Single by Imagine Dragons

from the album Loom
- Released: July 2, 2024
- Length: 2:47
- Label: Kidinakorner; Interscope;
- Songwriters: Dan Reynolds; Wayne Sermon; Ben McKee; Mattias Larsson; Robin Fredriksson;
- Producer: Mattman & Robin;

Imagine Dragons singles chronology
| "Nice to Meet You" (2024) | "Wake Up" (2024) | "Stars Will Align" (2024) |

Music video
- "Wake Up" on YouTube

= Wake Up (Imagine Dragons song) =

2024 song by Imagine Dragons

"Wake Up" is a song by American band Imagine Dragons as the third single and opening track from their sixth studio album Loom. It was released through Kidinakorner and Interscope Records on July 2, 2024.

== Background and composition ==
"Wake Up" was written by band members Dan Reynolds, Wayne Sermon, and Ben McKee and Mattman & Robin who also produced the track.

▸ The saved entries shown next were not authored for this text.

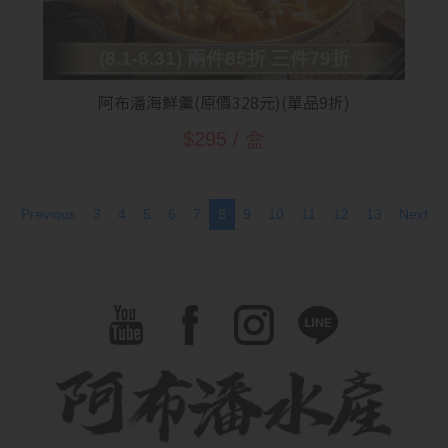
(8.1-8.31) 兩件85折 三件79折
阿布潘海鮮羹(原價328元)(單品9折)
$295 / 盒
(current)
Previous
3
4
5
6
7
8
9
10
11
12
13
Next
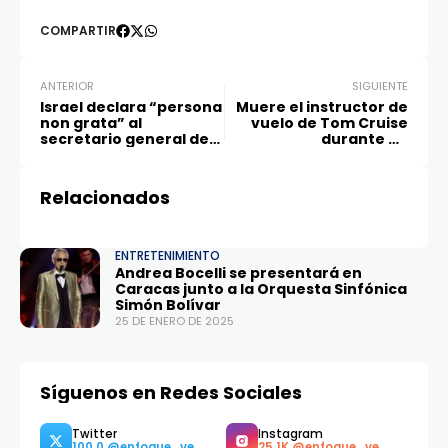
COMPARTIR
ANTERIOR
SIGUIENTE
Israel declara “persona
Muere el instructor de
non grata” al
vuelo de Tom Cruise
secretario general de
durante un
la ONU
espectáculo de
acrobacias
Relacionados
ENTRETENIMIENTO
Andrea Bocelli se presentará en
Caracas junto a la Orquesta Sinfónica
Simón Bolívar
25 DE ENERO DE 2025
Síguenos en Redes Sociales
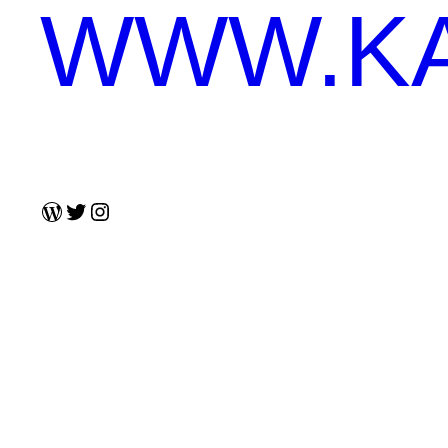
WWW.KA
WordPress
Twitter
Instagram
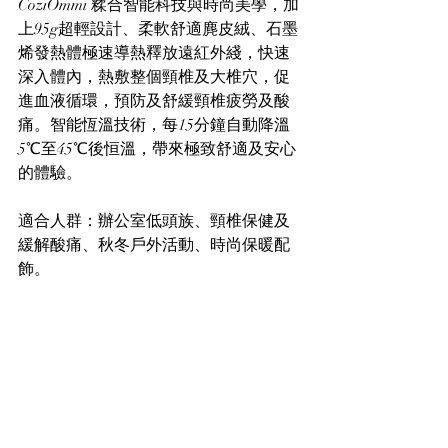
CoziOmmi 糅合智能科技與時尚美學，加
上95g超輕設計、柔軟舒適麂皮絨、石墨
烯發熱體極速導熱釋放遠紅外綫，快速
深入體內，熱敷整個頸椎及大椎穴，促
進血液循環，預防及舒緩頸椎疲勞及酸
痛。智能恆溫技術，每15分鐘自動降溫
5℃至45℃後恒溫，帶來極致舒適及安心
的體驗。
適合人群：辦公室低頭族、頸椎保健及
緩解酸痛、秋冬戶外活動、時尚保暖配
飾。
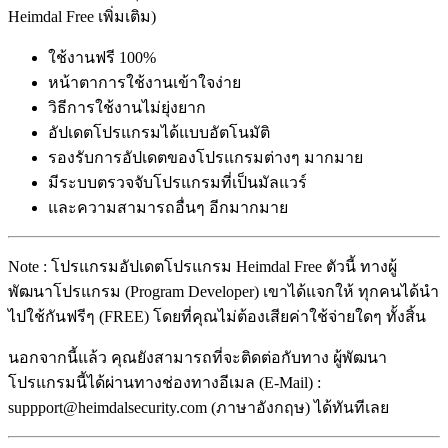
Heimdal Free เพิ่มเติม)
ใช้งานฟรี 100%
หน้าตาการใช้งานเข้าใจง่าย
วิธีการใช้งานไม่ยุ่งยาก
อัปเดตโปรแกรมได้แบบอัตโนมัติ
รองรับการอัปเดตของโปรแกรมต่างๆ มากมาย
มีระบบตรวจจับโปรแกรมที่เป็นมัลแวร์
และความสามารถอื่นๆ อีกมากมาย
Note : โปรแกรมอัปเดตโปรแกรม Heimdal Free ตัวนี้ ทางผู้
พัฒนาโปรแกรม (Program Developer) เขาได้แจกให้ ทุกคนได้นำ
ไปใช้กันฟรีๆ (FREE) โดยที่คุณไม่ต้องเสียค่าใช้จ่ายใดๆ ทั้งสิ้น
นอกจากนี้แล้ว คุณยังสามารถที่จะติดต่อกับทาง ผู้พัฒนา
โปรแกรมนี้ได้ผ่านทางช่องทางอีเมล (E-Mail) :
suppport@heimdalsecurity.com (ภาษาอังกฤษ) ได้ทันทีเลย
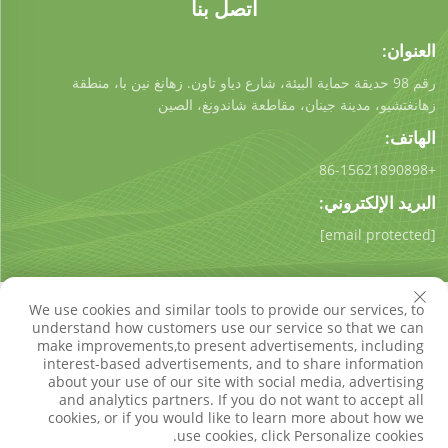
اتصل بنا
العنوان:
رقم 98 حديقة حماية البيئة، شارع دياو تاون. زهانغ نين با، منطقة
زهانغتشيو، مدينة جينان، مقاطعة شاندونغ، الصين
الهاتف:
+86-15621890898
البريد الإلكتروني:
[email protected]
We use cookies and similar tools to provide our services, to
understand how customers use our service so that we can
make improvements,to present advertisements, including
interest-based advertisements, and to share information
حقوق النسخ © شركة شاندونغ كيجونغ للتكنولوجيا البيئية المحدودة.
about your use of our site with social media, advertising
جميع الحقوق محفوظة
سياسة الخصوصية
مدونة
and analytics partners. If you do not want to accept all
cookies, or if you would like to learn more about how we
use cookies, click Personalize cookies.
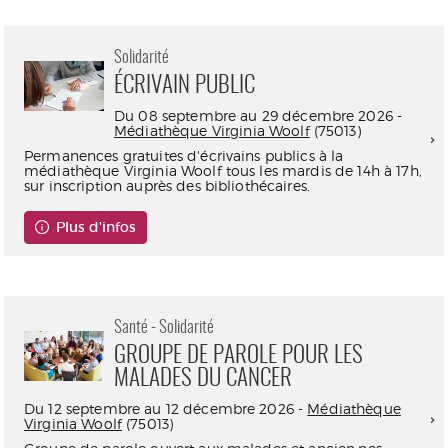
Solidarité
ÉCRIVAIN PUBLIC
Du 08 septembre au 29 décembre 2026 -
Médiathèque Virginia Woolf
(75013)
Permanences gratuites d'écrivains publics à la
médiathèque Virginia Woolf tous les mardis de 14h à 17h,
sur inscription auprès des bibliothécaires.
Plus d'infos
Santé - Solidarité
GROUPE DE PAROLE POUR LES
MALADES DU CANCER
Du 12 septembre au 12 décembre 2026 -
Médiathèque
Virginia Woolf
(75013)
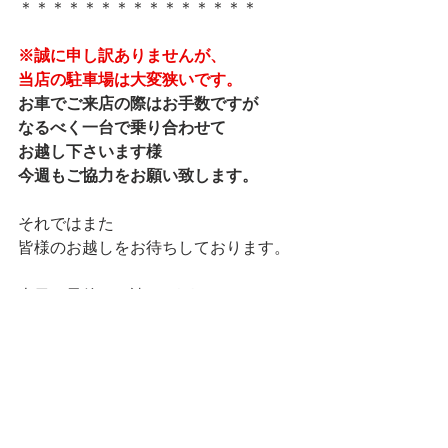
＊＊＊＊＊＊＊＊＊＊＊＊＊＊＊
※誠に申し訳ありませんが、
当店の駐車場は大変狭いです。
お車でご来店の際はお手数ですが
なるべく一台で乗り合わせて
お越し下さいます様
今週もご協力をお願い致します。
それではまた
皆様のお越しをお待ちしております。
本日も最後まで読んで下さり
ありがとうございました。
ランチ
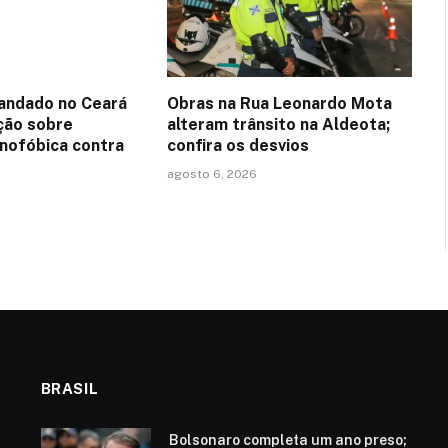
andado no Ceará
Obras na Rua Leonardo Mota
ção sobre
alteram trânsito na Aldeota;
nofóbica contra
confira os desvios
agosto 6, 2026
BRASIL
Bolsonaro completa um ano preso;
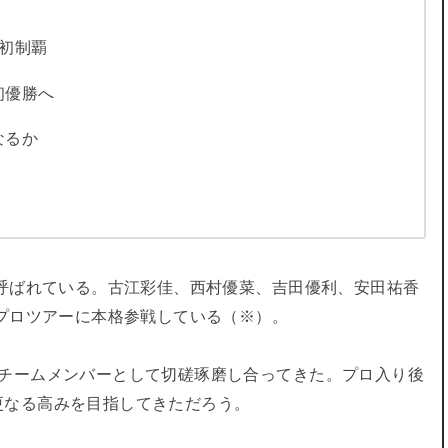
初制覇
初優勝へ
なるか
と呼ばれている。古江彩佳、西村優菜、吉田優利、安田祐香
らプロツアーに本格参戦している（※）。
ルチームメンバーとして切磋琢磨し合ってきた。プロ入り後
更なる高みを目指してきただろう。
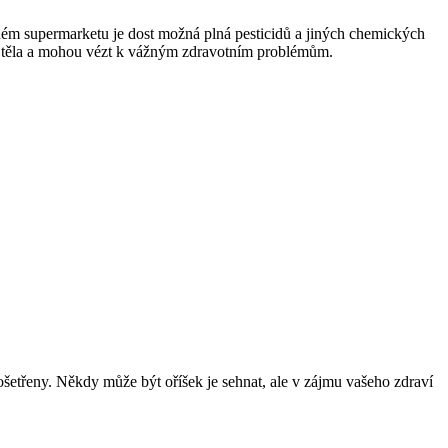
ěžném supermarketu je dost možná plná pesticidů a jiných chemických
váhu těla a mohou vézt k vážným zdravotním problémům.
šetřeny. Někdy může být oříšek je sehnat, ale v zájmu vašeho zdraví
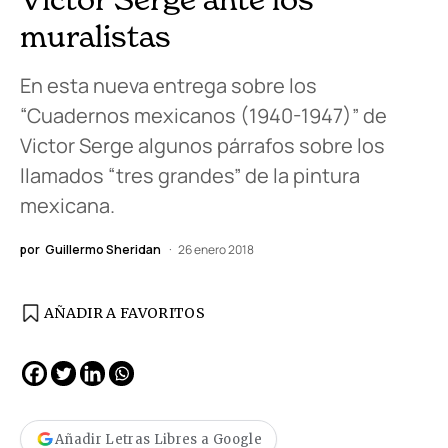
muralistas
En esta nueva entrega sobre los
“Cuadernos mexicanos (1940-1947)” de
Victor Serge algunos párrafos sobre los
llamados “tres grandes” de la pintura
mexicana.
por
Guillermo Sheridan
26 enero 2018
AÑADIR A FAVORITOS
Añadir Letras Libres a Google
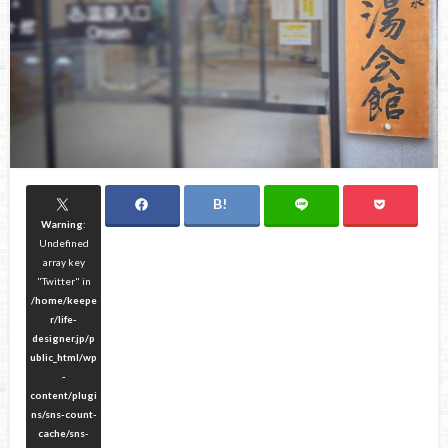
Warning
:
Undefined
array key
"Twitter" in
/home/keepe
r/life-
designer.jp/p
ublic_html/wp
-
content/plugi
ns/sns-count-
cache/sns-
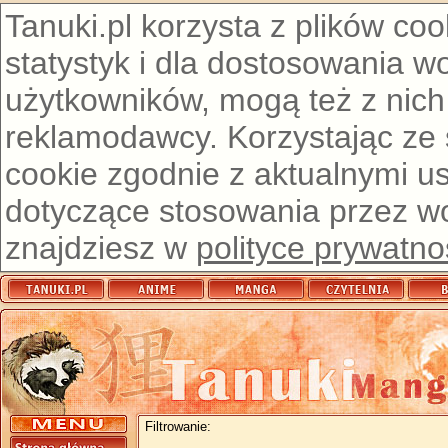
Tanuki.pl korzysta z plików co
statystyk i dla dostosowania w
użytkowników, mogą też z nich
reklamodawcy. Korzystając ze
cookie zgodnie z aktualnymi u
dotyczące stosowania przez wor
znajdziesz w
polityce prywatno
Filtrowanie:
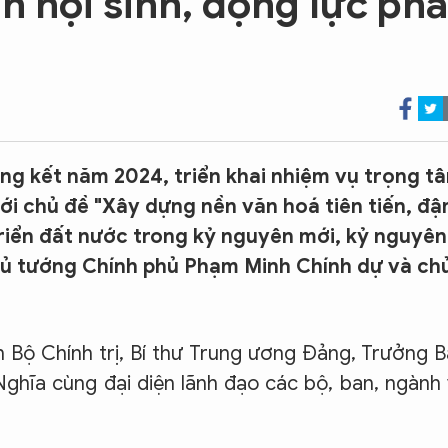
h nội sinh, động lực phá
ổng kết năm 2024, triển khai nhiệm vụ trọng t
i chủ đề "Xây dựng nền văn hoá tiên tiến, đ
triển đất nước trong kỷ nguyên mới, kỷ nguyên
hủ tướng Chính phủ Phạm Minh Chính dự và ch
n Bộ Chính trị, Bí thư Trung ương Đảng, Trưởng 
hĩa cùng đại diện lãnh đạo các bộ, ban, ngành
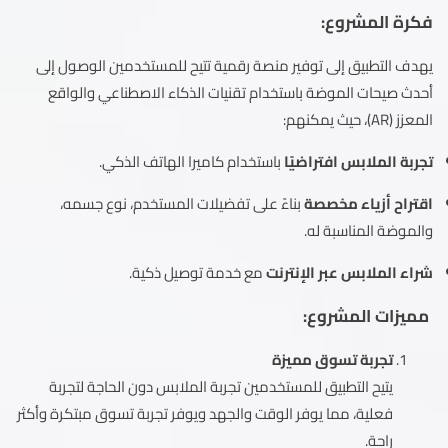
فكرة المشروع:
يهدف التطبيق إلى توفير منصة رقمية تتيح للمستخدمين الوصول إلى
أحدث صيحات الموضة باستخدام تقنيات الذكاء الاصطناعي والواقع
المعزز (AR)، حيث يمكنهم:
تجربة الملابس افتراضيًا
باستخدام كاميرا الهاتف الذكي.
اقتراح أزياء مخصصة
بناءً على تفضيلات المستخدم، نوع جسمه،
والموضة المناسبة له.
شراء الملابس عبر الإنترنت
مع خدمة توصيل ذكية.
مميزات المشروع:
تجربة تسوق مميزة
يتيح التطبيق للمستخدمين تجربة الملابس دون الحاجة لتجربة
فعلية، مما يوفر الوقت والجهد ويوفر تجربة تسوق مبتكرة وأكثر
راحة.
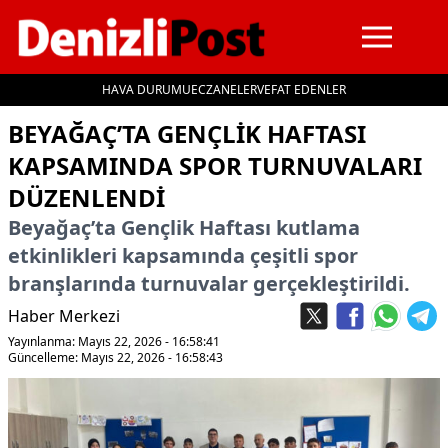
HAVA DURUMU
ECZANELER
VEFAT EDENLER
İçeriğe geç
BEYAĞAÇ’TA GENÇLIK HAFTASI
KAPSAMINDA SPOR TURNUVALARI
DÜZENLENDI
Beyağaç’ta Gençlik Haftası kutlama
etkinlikleri kapsamında çeşitli spor
branşlarında turnuvalar gerçekleştirildi.
Haber Merkezi
Yayınlanma: Mayıs 22, 2026 - 16:58:41
Güncelleme: Mayıs 22, 2026 - 16:58:43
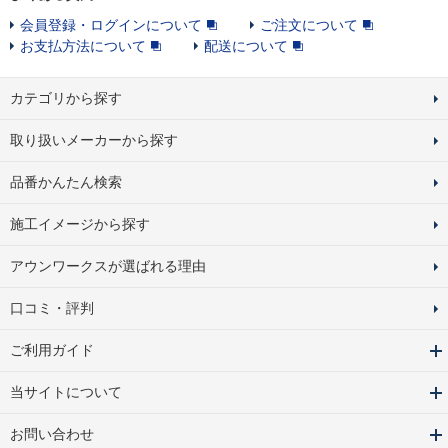
会員登録・ログインについて
ご注文について
お支払方法について
配送について
カテゴリから探す
取り扱いメーカーから探す
品番かんたん検索
施工イメージから探す
アウンワークスが選ばれる理由
口コミ・評判
ご利用ガイド
当サイトについて
お問い合わせ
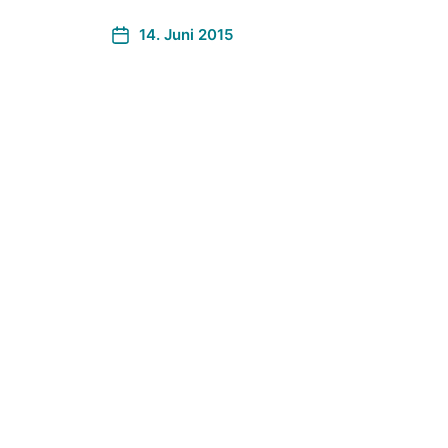
14. Juni 2015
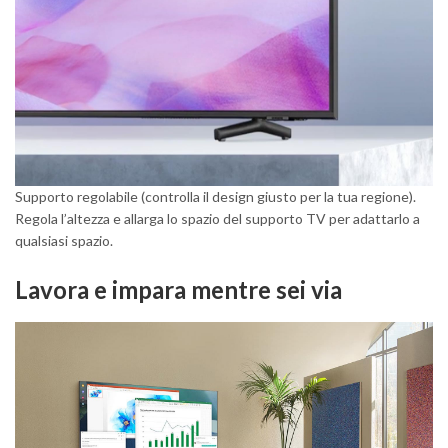
Supporto regolabile (controlla il design giusto per la tua regione).
Regola l’altezza e allarga lo spazio del supporto TV per adattarlo a
qualsiasi spazio.
Lavora e impara mentre sei via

A snippet of the song, along with snippets of "Fire in These Hills" and "Nice to Meet You", were shared to the winning Croyants team on the band's four doors website. In an interview with NPR, Reynolds described the background of the song:

It's really about waking up from my own mind. I get really numb very easy. When I was in middle school...I found myself being quite cloudy in my head and started therapy at a pretty young age and found that I kind of have to get out of my own head, and ["Wake Up"] is just about that. I would sit down and kind of write down points for my therapist in my notebook about who I wanted to be.
— Dan Reynolds

==Music video==
The music video for "Wake Up" premiered on July 2, 2024 and was directed by Matt Eastin. The video features Dan Reynolds checking into a hotel and try to fall asleep. Instead he is interrupted by multicolored lights and it transported to the roof of the hotel. At the end, Reynolds wakes up in his bed and puts a "Do not disturb" tag on the outside of his door. The video was nominated for a 2025 MTV VMA in the category of Best Alternative Video.

==Personnel==
Credits for "Wake Up" adapted from Apple Music.

Musicians
- Dan Reynolds – vocals
- Wayne Sermon – guitar
- Ben McKee – bass guitarProduction
- Mattman & Robin – production
- John Armstrong – engineering
- Greg Eliason – engineering
- Jeremy Lertola – engineering
- Serban Ghenea – mixing
- Bryce Bordone – assistant mixing
- Randy Merrill – mastering

==Charts==

===Weekly charts===

Weekly chart performance for "Wake Up"
| Chart (2024) | Peak position |
|---|---|
| New Zealand Hot Singles (RMNZ) | 12 |
| San Marino Airplay (SMRTV Top 50) | 7 |
| Slovakia Airplay (ČNS IFPI) | 21 |
| Switzerland (Schweizer Hitparade) | 78 |
| US Hot Rock & Alternative Songs (Billboard) | 27 |
| US Rock & Alternative Airplay (Billboard) | 26 |

===Monthly charts===

Monthly chart performance for "Wake Up"
| Chart (2024) | Position |
|---|---|
| Slovakia (Rádio Top 100) | 33 |

==Certifications==

Certifications for "Wake Up"
| Region | Certification | Certified units/sales |
| Brazil (Pro-Música Brasil) | Platinum | 40,000^{‡} |
^{‡} Sales+streaming figures based on certification alone.